How does one upgrade Sensei? Can one perform an online upgrade of a Sensei cluster without shutting down the whole cluster? Are new versions of Sensei backwards compatible?

Yes, subsets of the cluster can be shut down, and dynamic routing via Zookeeper would take place. This is very useful when we are pushing out new builds in canary mode to ensure stability and compatibility.

Does Sensei require a schema or is it schemaless?

Sensei requires a schema. But we do have plans to make Sensei schema dynamic like ElasticSearch.

Does Sensei have support for things like Spatial Search, Function Queries, Parent-Child data, or JOIN?

We have in the works a relevance toolkit which should cover features of Solr’s Function Queries.

We also have plans to support Spatial Search and Parent-Child data.

We don’t have immediate plans to support Joins.

How does one talk to Sensei?  Are there existing client libraries?
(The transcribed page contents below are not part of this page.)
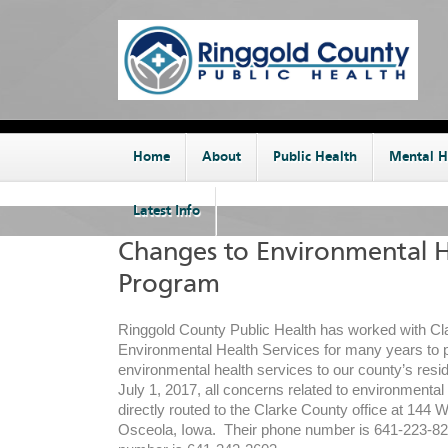
Home
About
Public Health
Mental H
Latest Info
Changes to Environmental H
Program
Ringgold County Public Health has worked with C
Environmental Health Services for many years to 
environmental health services to our county’s resi
July 1, 2017, all concerns related to environmental 
directly routed to the Clarke County office at 144 W
Osceola, Iowa. Their phone number is 641-223-829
The Sensei cluster exposes 2 rest end-points: REST/JSON and BQL.
The packaging also include Java and Python clients, (also Ruby if resourcing works out), along with JavaScript helpers for using the REST/JSON API in a web application.

Does Sensei have an administrative/management UI?

Sensei comes with a web application for helping with building queries against the cluster. We use it to tweak relevance models as well as instrumenting an online cluster.

JMX is also exposed to administer the cluster.

In the configuration users can turn on other types of data reporting to other clusters, e.g. RRD, log etc.

Big thank you to John and his team for releasing and open-sourcing Sensei and for taking the time to answer all our questions.